ALBANY – In a precedent-setting case, the state’s highest court said parents do not forfeit their rights to see their children just because they are in prison.

Shawn Granger, who is serving an eight-year sentence for felony drug possession in Clinton Correctional Facility, sued the child’s mother, Danielle Misercola, after she refused to bring their son to visit him in prison.

The State Court of Appeals on Tuesday said a lower Family Court was correct in granting Granger visitation rights for four hours each month at the prison. Granger acknowledged paternity, was present at his son’s birth and said he visited the boy at least a half-dozen times before he was arrested on drug charges in 2009. Since then, he has telephoned the boy, who was born in 2008, and sent him gifts and cards.

The boy’s mother objected, in part, because she disputed Granger’s role in the boy’s life and that she did not want to drive him across the state to a prison that could have a negative impact on him.

A mid-level appeals court sided with the Family Court, saying the evidence showed Granger was not a stranger to the child and that he did try to maintain contact. The Family Court noted, the high court said, that state law presumes visitation with a non-custodial parent to be in the child’s best interest. The Court of Appeals agreed. A parent who is in prison does not forfeit his or her visitation rights by being incarcerated, the court decision stated. Lower courts were put on notice that visitation can be denied only if it would be harmful to the child.

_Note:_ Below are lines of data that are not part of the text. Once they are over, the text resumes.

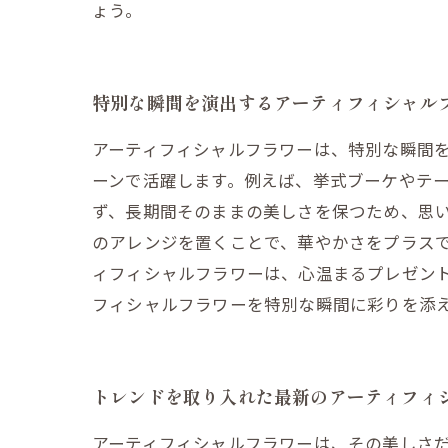
ょう。
特別な瞬間を演出するアーティフィシャル
アーティフィシャルフラワーは、特別な瞬間
ーンで活躍します。例えば、挙式ブーケやテ
ず、長期間そのままの美しさを保つため、思
のアレンジを置くことで、華やかさをプラス
ィフィシャルフラワーは、心温まるプレゼン
フィシャルフラワーを特別な瞬間に彩りを添
トレンドを取り入れた最新のアーティフィ
アーティフィシャルフラワーは、その美しさ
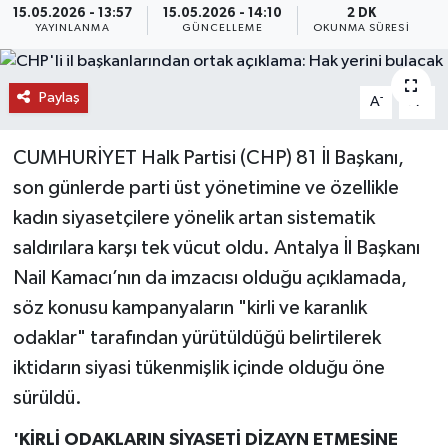
15.05.2026 - 13:57
15.05.2026 - 14:10
2 DK
YAYINLANMA
GÜNCELLEME
OKUNMA SÜRESI
DÜNYA
EĞİTİM
Paylaş
-
+
A
A
TURİZM
CUMHURİYET Halk Partisi (CHP) 81 İl Başkanı,
son günlerde parti üst yönetimine ve özellikle
RÖPORTAJ
kadın siyasetçilere yönelik artan sistematik
VİDEO HABERLER
saldırılara karşı tek vücut oldu. Antalya İl Başkanı
Nail Kamacı’nın da imzacısı olduğu açıklamada,
YAZARLAR
söz konusu kampanyaların "kirli ve karanlık
odaklar" tarafından yürütüldüğü belirtilerek
RESMİ İLAN
iktidarın siyasi tükenmişlik içinde olduğu öne
MAGAZİN
sürüldü.
'KİRLİ ODAKLARIN SİYASETİ DİZAYN ETMESİNE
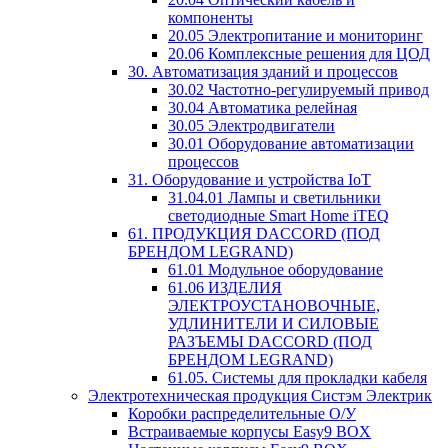
компоненты
20.05 Электропитание и мониторинг
20.06 Комплексные решения для ЦОД
30. Автоматизация зданий и процессов
30.02 Частотно-регулируемый привод
30.04 Автоматика релейная
30.05 Электродвигатели
30.01 Оборудование автоматизации
процессов
31. Оборудование и устройства IoT
31.04.01 Лампы и светильники
светодиодные Smart Home iTEQ
61. ПРОДУКЦИЯ DACCORD (ПОД
БРЕНДОМ LEGRAND)
61.01 Модульное оборудование
61.06 ИЗДЕЛИЯ
ЭЛЕКТРОУСТАНОВОЧНЫЕ,
УДЛИНИТЕЛИ И СИЛОВЫЕ
РАЗЪЕМЫ DACCORD (ПОД
БРЕНДОМ LEGRAND)
61.05. Системы для прокладки кабеля
Электротехническая продукция Систэм Электрик
Коробки распределительные О/У
Встраиваемые корпусы Easy9 BOX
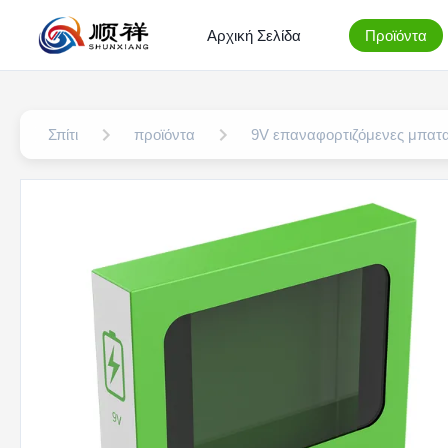
Αρχική Σελίδα
Προϊόντα
Σπίτι
προϊόντα
9V επαναφορτιζόμενες μπατα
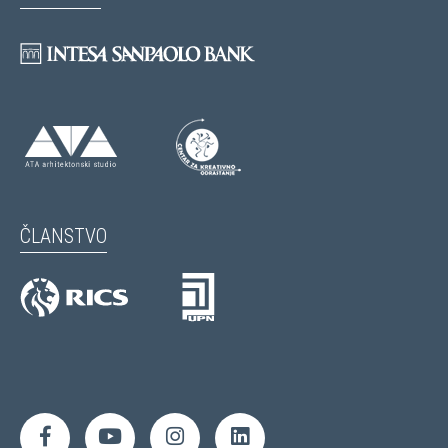
ČLANSTVO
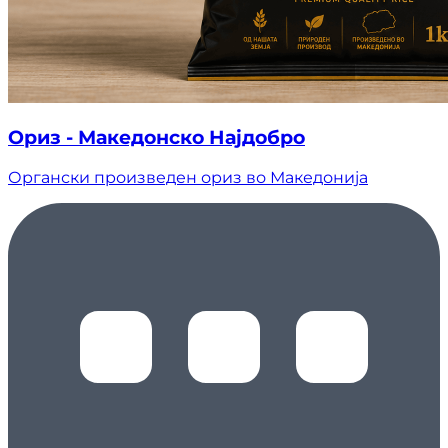
Ориз - Македонско Најдобро
Органски произведен ориз во Македонија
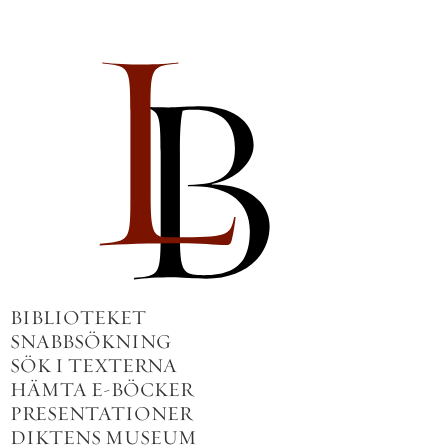
BIBLIOTEKET
SNABBSÖKNING
SÖK I TEXTERNA
HÄMTA E-BÖCKER
PRESENTATIONER
DIKTENS MUSEUM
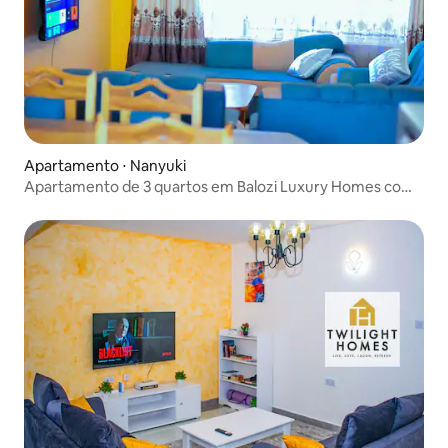
Apartamento ⋅ Nanyuki
Apartamento de 3 quartos em Balozi Luxury Homes com
piscina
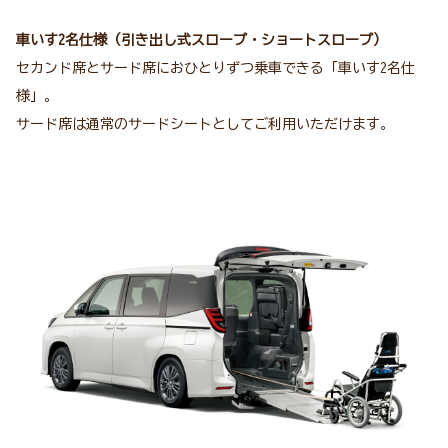
車いす2名仕様（引き出し式スロープ・ショートスロープ）
セカンド席とサード席におひとりずつ乗車できる「車いす2名仕
様」。
サード席は通常のサードシートとしてご利用いただけます。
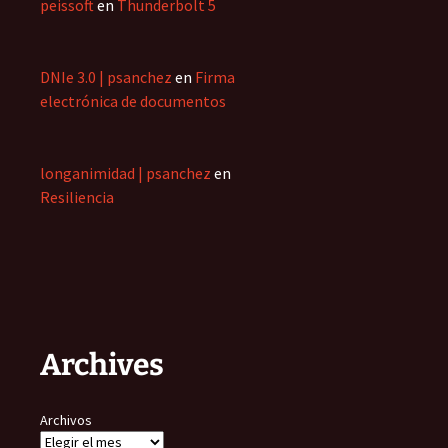
peissoft
en
Thunderbolt 5
DNIe 3.0 | psanchez
en
Firma
electrónica de documentos
longanimidad | psanchez
en
Resiliencia
Archives
Archivos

Charles Greenberg, an Amherst lawyer who represented Granger at the appeal court levels, said the ruling Tuesday is important for clarifying that while there is not an automatic right of visitation for non-custodial parents in prison, there is now a presumption those visits can occur if there is no harm to the child.

“There was a perception that if you are in jail you are not entitled to child visitation any more. This decisions says the presumption is in favor of visitation,” Greenberg said.

The mother’s lawyer did not return calls for comment.

“No one is condoning selling drugs on the street, but it is certainly not harmful to the child to visit him in jail,’’ Greenberg said of his client, who lived in Watertown before his prison sentence.